Provided data:

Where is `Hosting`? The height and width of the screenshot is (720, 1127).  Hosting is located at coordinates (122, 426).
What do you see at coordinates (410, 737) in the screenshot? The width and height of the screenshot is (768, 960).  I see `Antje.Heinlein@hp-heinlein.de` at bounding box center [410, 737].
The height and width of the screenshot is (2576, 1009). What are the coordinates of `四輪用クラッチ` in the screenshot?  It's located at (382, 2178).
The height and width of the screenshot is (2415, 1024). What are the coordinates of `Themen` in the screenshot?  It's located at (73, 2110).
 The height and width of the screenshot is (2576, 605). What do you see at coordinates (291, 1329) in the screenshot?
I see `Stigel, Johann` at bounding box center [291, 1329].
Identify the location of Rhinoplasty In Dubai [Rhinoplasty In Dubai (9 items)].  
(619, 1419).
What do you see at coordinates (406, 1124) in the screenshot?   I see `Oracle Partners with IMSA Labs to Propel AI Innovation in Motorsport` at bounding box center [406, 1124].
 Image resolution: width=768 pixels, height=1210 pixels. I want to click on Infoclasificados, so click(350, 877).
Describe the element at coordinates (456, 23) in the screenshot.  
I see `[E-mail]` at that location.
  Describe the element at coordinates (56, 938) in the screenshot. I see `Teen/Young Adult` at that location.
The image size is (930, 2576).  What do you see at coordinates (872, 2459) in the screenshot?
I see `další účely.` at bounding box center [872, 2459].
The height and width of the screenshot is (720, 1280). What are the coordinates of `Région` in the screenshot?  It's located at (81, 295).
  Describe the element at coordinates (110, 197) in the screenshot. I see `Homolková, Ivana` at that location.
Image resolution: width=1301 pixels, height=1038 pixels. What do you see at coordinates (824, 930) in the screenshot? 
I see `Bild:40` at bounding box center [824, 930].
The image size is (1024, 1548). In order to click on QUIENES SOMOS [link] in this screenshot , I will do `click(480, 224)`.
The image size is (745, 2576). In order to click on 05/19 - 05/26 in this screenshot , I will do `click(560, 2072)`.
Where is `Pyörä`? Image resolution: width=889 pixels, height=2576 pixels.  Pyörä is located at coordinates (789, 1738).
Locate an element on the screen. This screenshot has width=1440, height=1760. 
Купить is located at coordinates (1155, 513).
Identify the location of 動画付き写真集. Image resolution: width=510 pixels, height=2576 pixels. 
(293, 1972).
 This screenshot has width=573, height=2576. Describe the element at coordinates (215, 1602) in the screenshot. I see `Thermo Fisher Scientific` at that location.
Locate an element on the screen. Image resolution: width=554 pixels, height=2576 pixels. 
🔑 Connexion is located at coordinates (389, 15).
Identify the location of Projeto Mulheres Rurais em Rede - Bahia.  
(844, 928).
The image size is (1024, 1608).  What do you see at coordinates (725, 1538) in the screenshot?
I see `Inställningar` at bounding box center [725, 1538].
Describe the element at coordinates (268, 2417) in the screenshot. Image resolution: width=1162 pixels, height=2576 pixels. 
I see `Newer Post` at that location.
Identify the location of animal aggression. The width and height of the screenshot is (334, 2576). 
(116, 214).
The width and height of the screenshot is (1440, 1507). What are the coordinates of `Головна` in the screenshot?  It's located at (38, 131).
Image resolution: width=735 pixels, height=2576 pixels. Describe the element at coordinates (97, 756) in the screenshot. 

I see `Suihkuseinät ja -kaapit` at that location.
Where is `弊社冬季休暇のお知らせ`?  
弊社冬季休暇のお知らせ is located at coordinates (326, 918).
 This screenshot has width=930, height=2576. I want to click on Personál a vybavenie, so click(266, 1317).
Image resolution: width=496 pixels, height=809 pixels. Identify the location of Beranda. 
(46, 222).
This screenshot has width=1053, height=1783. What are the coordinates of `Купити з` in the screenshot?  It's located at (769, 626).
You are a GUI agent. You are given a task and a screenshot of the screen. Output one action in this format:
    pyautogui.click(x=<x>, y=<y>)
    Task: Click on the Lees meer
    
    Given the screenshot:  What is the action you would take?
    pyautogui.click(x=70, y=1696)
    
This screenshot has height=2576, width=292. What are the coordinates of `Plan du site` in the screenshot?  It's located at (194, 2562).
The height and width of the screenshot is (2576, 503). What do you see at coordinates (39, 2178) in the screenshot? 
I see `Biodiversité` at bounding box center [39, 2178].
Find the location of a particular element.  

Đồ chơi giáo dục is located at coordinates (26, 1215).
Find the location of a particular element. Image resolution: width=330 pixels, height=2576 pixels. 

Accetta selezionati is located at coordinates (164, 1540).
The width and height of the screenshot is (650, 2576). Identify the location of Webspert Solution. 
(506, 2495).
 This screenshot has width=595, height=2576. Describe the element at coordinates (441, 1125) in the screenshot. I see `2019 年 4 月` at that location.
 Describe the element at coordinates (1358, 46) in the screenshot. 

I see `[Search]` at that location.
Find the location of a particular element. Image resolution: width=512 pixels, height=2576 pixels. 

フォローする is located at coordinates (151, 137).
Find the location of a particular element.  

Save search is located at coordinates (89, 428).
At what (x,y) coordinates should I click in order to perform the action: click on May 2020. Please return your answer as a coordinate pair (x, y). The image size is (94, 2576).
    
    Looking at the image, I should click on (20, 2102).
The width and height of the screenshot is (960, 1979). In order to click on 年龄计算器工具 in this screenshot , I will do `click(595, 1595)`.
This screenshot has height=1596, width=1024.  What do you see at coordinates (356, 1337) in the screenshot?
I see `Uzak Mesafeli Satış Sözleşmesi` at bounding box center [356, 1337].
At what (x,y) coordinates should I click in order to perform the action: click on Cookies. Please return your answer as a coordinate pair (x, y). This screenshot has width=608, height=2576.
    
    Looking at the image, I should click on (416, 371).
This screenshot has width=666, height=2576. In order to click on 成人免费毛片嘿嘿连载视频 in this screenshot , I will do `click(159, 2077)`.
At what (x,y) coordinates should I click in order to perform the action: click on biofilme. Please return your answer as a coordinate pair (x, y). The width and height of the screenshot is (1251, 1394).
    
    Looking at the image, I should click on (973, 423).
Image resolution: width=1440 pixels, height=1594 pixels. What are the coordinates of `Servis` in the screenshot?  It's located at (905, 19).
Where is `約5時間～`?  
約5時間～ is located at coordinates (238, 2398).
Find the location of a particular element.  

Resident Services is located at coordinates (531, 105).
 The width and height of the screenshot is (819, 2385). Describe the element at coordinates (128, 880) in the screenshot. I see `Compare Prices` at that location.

Exercise requirements: Give every line of the listing again. Keep each one exact.

Result for this task:
Where is `Hosting`? The height and width of the screenshot is (720, 1127).  Hosting is located at coordinates (122, 426).
What do you see at coordinates (410, 737) in the screenshot? The width and height of the screenshot is (768, 960).  I see `Antje.Heinlein@hp-heinlein.de` at bounding box center [410, 737].
The height and width of the screenshot is (2576, 1009). What are the coordinates of `四輪用クラッチ` in the screenshot?  It's located at (382, 2178).
The height and width of the screenshot is (2415, 1024). What are the coordinates of `Themen` in the screenshot?  It's located at (73, 2110).
 The height and width of the screenshot is (2576, 605). What do you see at coordinates (291, 1329) in the screenshot?
I see `Stigel, Johann` at bounding box center [291, 1329].
Identify the location of Rhinoplasty In Dubai [Rhinoplasty In Dubai (9 items)].  
(619, 1419).
What do you see at coordinates (406, 1124) in the screenshot?   I see `Oracle Partners with IMSA Labs to Propel AI Innovation in Motorsport` at bounding box center [406, 1124].
 Image resolution: width=768 pixels, height=1210 pixels. I want to click on Infoclasificados, so click(350, 877).
Describe the element at coordinates (456, 23) in the screenshot.  
I see `[E-mail]` at that location.
  Describe the element at coordinates (56, 938) in the screenshot. I see `Teen/Young Adult` at that location.
The image size is (930, 2576).  What do you see at coordinates (872, 2459) in the screenshot?
I see `další účely.` at bounding box center [872, 2459].
The height and width of the screenshot is (720, 1280). What are the coordinates of `Région` in the screenshot?  It's located at (81, 295).
  Describe the element at coordinates (110, 197) in the screenshot. I see `Homolková, Ivana` at that location.
Image resolution: width=1301 pixels, height=1038 pixels. What do you see at coordinates (824, 930) in the screenshot? 
I see `Bild:40` at bounding box center [824, 930].
The image size is (1024, 1548). In order to click on QUIENES SOMOS [link] in this screenshot , I will do `click(480, 224)`.
The image size is (745, 2576). In order to click on 05/19 - 05/26 in this screenshot , I will do `click(560, 2072)`.
Where is `Pyörä`? Image resolution: width=889 pixels, height=2576 pixels.  Pyörä is located at coordinates (789, 1738).
Locate an element on the screen. This screenshot has width=1440, height=1760. 
Купить is located at coordinates (1155, 513).
Identify the location of 動画付き写真集. Image resolution: width=510 pixels, height=2576 pixels. 
(293, 1972).
 This screenshot has width=573, height=2576. Describe the element at coordinates (215, 1602) in the screenshot. I see `Thermo Fisher Scientific` at that location.
Locate an element on the screen. Image resolution: width=554 pixels, height=2576 pixels. 
🔑 Connexion is located at coordinates (389, 15).
Identify the location of Projeto Mulheres Rurais em Rede - Bahia.  
(844, 928).
The image size is (1024, 1608).  What do you see at coordinates (725, 1538) in the screenshot?
I see `Inställningar` at bounding box center [725, 1538].
Describe the element at coordinates (268, 2417) in the screenshot. Image resolution: width=1162 pixels, height=2576 pixels. 
I see `Newer Post` at that location.
Identify the location of animal aggression. The width and height of the screenshot is (334, 2576). 
(116, 214).
The width and height of the screenshot is (1440, 1507). What are the coordinates of `Головна` in the screenshot?  It's located at (38, 131).
Image resolution: width=735 pixels, height=2576 pixels. Describe the element at coordinates (97, 756) in the screenshot. 

I see `Suihkuseinät ja -kaapit` at that location.
Where is `弊社冬季休暇のお知らせ`?  
弊社冬季休暇のお知らせ is located at coordinates (326, 918).
 This screenshot has width=930, height=2576. I want to click on Personál a vybavenie, so click(266, 1317).
Image resolution: width=496 pixels, height=809 pixels. Identify the location of Beranda. 
(46, 222).
This screenshot has width=1053, height=1783. What are the coordinates of `Купити з` in the screenshot?  It's located at (769, 626).
You are a GUI agent. You are given a task and a screenshot of the screen. Output one action in this format:
    pyautogui.click(x=<x>, y=<y>)
    Task: Click on the Lees meer
    
    Given the screenshot:  What is the action you would take?
    pyautogui.click(x=70, y=1696)
    
This screenshot has height=2576, width=292. What are the coordinates of `Plan du site` in the screenshot?  It's located at (194, 2562).
The height and width of the screenshot is (2576, 503). What do you see at coordinates (39, 2178) in the screenshot? 
I see `Biodiversité` at bounding box center [39, 2178].
Find the location of a particular element.  

Đồ chơi giáo dục is located at coordinates (26, 1215).
Find the location of a particular element. Image resolution: width=330 pixels, height=2576 pixels. 

Accetta selezionati is located at coordinates (164, 1540).
The width and height of the screenshot is (650, 2576). Identify the location of Webspert Solution. 
(506, 2495).
 This screenshot has width=595, height=2576. Describe the element at coordinates (441, 1125) in the screenshot. I see `2019 年 4 月` at that location.
 Describe the element at coordinates (1358, 46) in the screenshot. 

I see `[Search]` at that location.
Find the location of a particular element. Image resolution: width=512 pixels, height=2576 pixels. 

フォローする is located at coordinates (151, 137).
Find the location of a particular element.  

Save search is located at coordinates (89, 428).
At what (x,y) coordinates should I click in order to perform the action: click on May 2020. Please return your answer as a coordinate pair (x, y). The image size is (94, 2576).
    
    Looking at the image, I should click on (20, 2102).
The width and height of the screenshot is (960, 1979). In order to click on 年龄计算器工具 in this screenshot , I will do `click(595, 1595)`.
This screenshot has height=1596, width=1024.  What do you see at coordinates (356, 1337) in the screenshot?
I see `Uzak Mesafeli Satış Sözleşmesi` at bounding box center [356, 1337].
At what (x,y) coordinates should I click in order to perform the action: click on Cookies. Please return your answer as a coordinate pair (x, y). This screenshot has width=608, height=2576.
    
    Looking at the image, I should click on (416, 371).
This screenshot has width=666, height=2576. In order to click on 成人免费毛片嘿嘿连载视频 in this screenshot , I will do `click(159, 2077)`.
At what (x,y) coordinates should I click in order to perform the action: click on biofilme. Please return your answer as a coordinate pair (x, y). The width and height of the screenshot is (1251, 1394).
    
    Looking at the image, I should click on (973, 423).
Image resolution: width=1440 pixels, height=1594 pixels. What are the coordinates of `Servis` in the screenshot?  It's located at (905, 19).
Where is `約5時間～`?  
約5時間～ is located at coordinates (238, 2398).
Find the location of a particular element.  

Resident Services is located at coordinates (531, 105).
 The width and height of the screenshot is (819, 2385). Describe the element at coordinates (128, 880) in the screenshot. I see `Compare Prices` at that location.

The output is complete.